Exercise instructions:
Restate verbatim the span of lines below between the line with "Основные выводы рынка спортивной одеж" and the line with "794 Glenbrook Avenue", including those two lines, and only that span.

Available records:
┌──
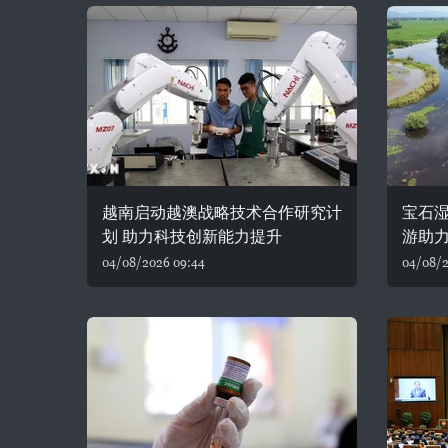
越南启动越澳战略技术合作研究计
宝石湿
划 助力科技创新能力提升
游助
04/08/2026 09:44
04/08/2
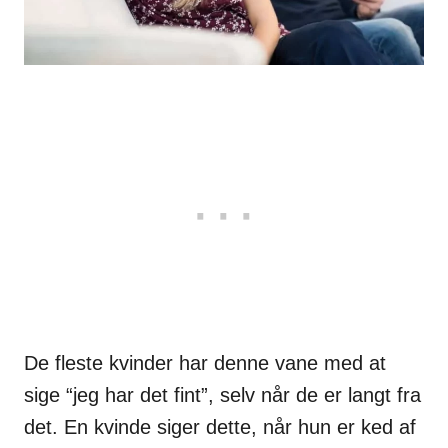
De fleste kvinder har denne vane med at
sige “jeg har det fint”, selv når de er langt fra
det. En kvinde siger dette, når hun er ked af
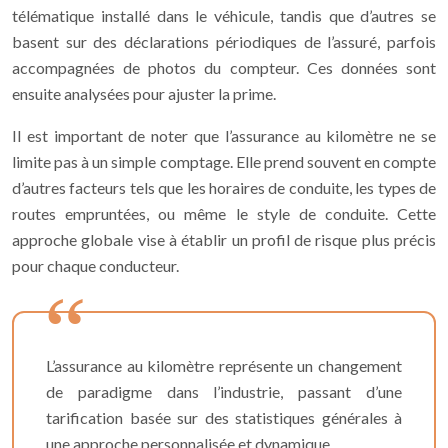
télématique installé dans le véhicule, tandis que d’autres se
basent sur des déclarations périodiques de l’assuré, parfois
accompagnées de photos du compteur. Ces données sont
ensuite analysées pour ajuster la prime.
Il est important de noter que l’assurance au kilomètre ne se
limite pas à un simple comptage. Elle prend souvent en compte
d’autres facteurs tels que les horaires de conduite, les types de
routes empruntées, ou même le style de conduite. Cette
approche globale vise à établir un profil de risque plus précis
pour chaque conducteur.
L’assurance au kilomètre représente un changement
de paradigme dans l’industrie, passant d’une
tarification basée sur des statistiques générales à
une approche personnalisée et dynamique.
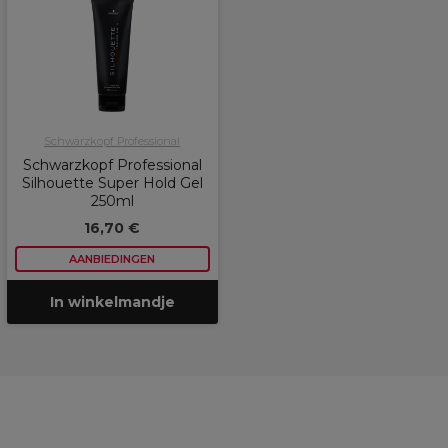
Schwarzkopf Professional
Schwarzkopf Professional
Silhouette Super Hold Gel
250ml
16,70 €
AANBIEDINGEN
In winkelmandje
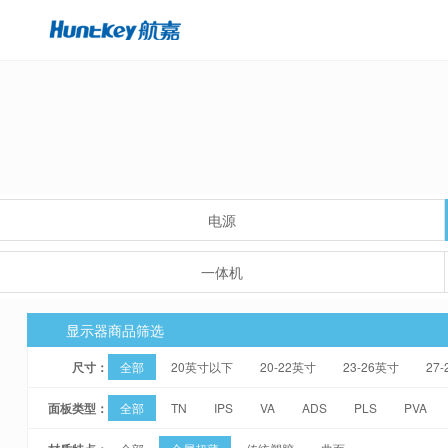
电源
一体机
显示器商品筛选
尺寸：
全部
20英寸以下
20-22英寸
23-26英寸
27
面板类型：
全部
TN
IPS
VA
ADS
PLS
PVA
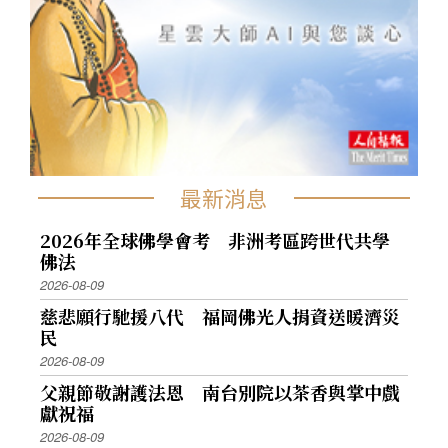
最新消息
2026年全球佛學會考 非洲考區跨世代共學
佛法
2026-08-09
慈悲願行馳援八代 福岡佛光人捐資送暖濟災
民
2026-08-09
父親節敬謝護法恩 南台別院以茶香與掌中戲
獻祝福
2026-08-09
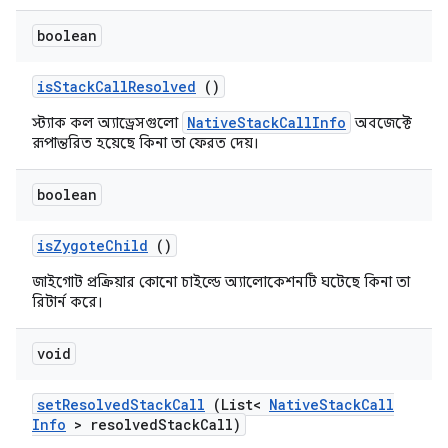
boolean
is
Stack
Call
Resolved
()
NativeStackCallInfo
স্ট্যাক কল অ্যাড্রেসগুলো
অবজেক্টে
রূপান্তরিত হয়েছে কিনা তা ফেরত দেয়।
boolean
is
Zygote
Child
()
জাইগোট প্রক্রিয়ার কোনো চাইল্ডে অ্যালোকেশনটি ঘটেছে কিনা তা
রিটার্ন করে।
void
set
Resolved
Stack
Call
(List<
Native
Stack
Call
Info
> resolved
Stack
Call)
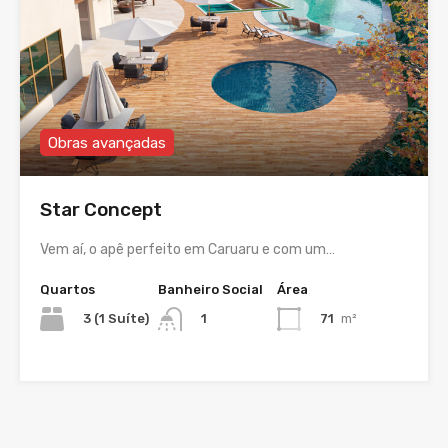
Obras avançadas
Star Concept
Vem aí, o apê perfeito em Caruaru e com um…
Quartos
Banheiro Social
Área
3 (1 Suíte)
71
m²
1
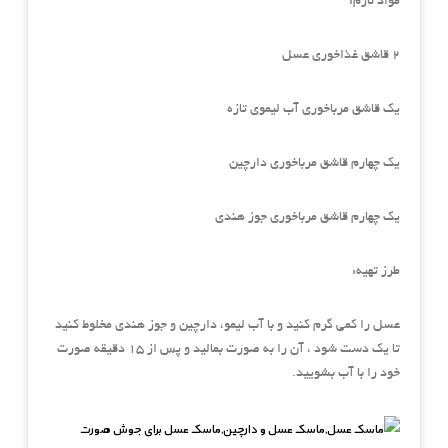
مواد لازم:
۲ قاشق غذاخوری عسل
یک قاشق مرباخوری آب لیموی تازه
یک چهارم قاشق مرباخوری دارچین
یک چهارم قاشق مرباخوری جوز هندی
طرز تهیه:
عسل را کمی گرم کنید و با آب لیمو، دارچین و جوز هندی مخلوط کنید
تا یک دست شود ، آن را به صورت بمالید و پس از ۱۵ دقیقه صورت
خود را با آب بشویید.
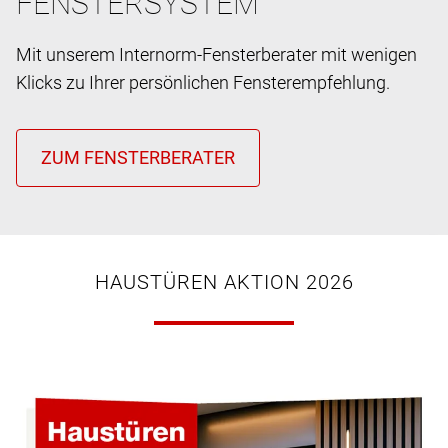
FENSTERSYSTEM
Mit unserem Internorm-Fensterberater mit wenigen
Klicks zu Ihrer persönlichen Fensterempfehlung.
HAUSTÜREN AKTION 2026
└──
┌──
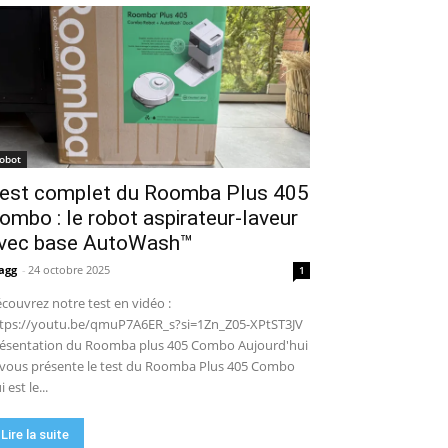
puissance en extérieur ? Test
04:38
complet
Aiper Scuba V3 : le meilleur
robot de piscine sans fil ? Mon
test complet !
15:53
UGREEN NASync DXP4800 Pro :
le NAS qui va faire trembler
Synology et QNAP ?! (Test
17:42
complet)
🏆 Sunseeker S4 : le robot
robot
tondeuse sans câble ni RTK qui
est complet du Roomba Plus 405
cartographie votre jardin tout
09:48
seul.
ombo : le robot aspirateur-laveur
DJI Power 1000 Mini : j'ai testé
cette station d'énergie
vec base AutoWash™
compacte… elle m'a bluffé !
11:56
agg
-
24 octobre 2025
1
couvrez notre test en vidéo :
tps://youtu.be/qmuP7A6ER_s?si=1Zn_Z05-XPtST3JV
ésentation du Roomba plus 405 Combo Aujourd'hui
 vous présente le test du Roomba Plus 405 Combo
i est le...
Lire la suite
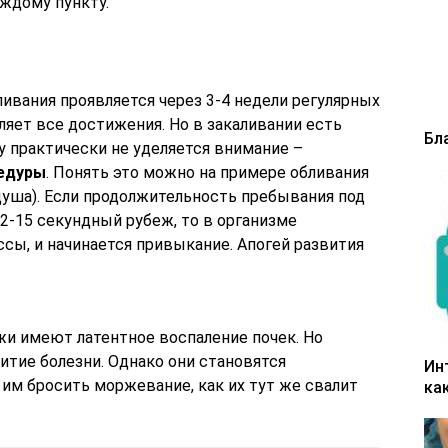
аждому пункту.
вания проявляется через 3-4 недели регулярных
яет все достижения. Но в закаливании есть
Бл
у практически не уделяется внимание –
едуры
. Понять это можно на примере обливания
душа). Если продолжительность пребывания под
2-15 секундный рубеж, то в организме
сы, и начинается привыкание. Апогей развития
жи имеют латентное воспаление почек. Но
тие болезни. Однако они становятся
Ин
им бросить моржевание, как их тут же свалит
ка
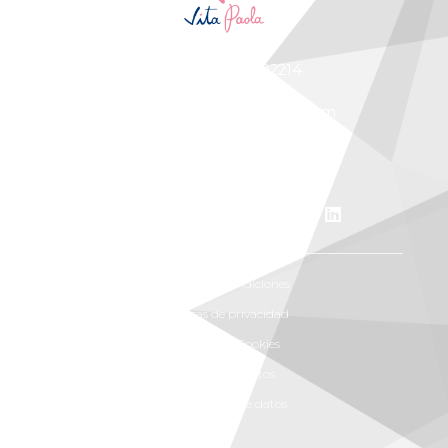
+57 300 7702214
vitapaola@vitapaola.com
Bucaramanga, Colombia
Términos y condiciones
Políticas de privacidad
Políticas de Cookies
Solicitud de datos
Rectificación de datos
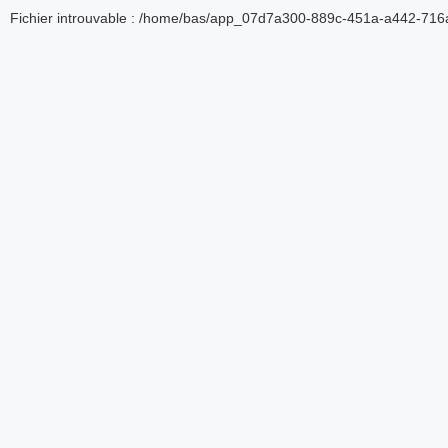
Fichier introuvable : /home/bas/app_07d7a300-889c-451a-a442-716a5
└──
┌──
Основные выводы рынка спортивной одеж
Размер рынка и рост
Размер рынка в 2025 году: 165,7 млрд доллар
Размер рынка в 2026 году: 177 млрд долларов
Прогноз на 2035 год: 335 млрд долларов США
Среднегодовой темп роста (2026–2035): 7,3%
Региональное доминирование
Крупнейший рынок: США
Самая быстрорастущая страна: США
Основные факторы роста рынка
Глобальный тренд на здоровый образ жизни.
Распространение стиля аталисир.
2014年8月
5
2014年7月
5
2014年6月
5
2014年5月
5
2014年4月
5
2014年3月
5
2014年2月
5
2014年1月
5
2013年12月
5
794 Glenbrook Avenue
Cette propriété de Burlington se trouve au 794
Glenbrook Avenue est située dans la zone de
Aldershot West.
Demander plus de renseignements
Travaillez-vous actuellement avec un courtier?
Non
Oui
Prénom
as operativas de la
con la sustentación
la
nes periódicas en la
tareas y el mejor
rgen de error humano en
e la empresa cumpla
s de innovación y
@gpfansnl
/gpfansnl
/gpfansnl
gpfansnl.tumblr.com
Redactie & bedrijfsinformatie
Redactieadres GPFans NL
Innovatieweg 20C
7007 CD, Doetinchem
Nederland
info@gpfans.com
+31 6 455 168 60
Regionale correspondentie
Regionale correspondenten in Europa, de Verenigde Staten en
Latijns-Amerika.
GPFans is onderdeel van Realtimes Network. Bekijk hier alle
└──
Written answer:
Основные выводы рынка спортивной одеж
Размер рынка и рост
Размер рынка в 2025 году: 165,7 млрд доллар
Размер рынка в 2026 году: 177 млрд долларов
Прогноз на 2035 год: 335 млрд долларов США
Среднегодовой темп роста (2026–2035): 7,3%
Региональное доминирование
Крупнейший рынок: США
Самая быстрорастущая страна: США
Основные факторы роста рынка
Глобальный тренд на здоровый образ жизни.
Распространение стиля аталисир.
2014年8月
5
2014年7月
5
2014年6月
5
2014年5月
5
2014年4月
5
2014年3月
5
2014年2月
5
2014年1月
5
2013年12月
5
794 Glenbrook Avenue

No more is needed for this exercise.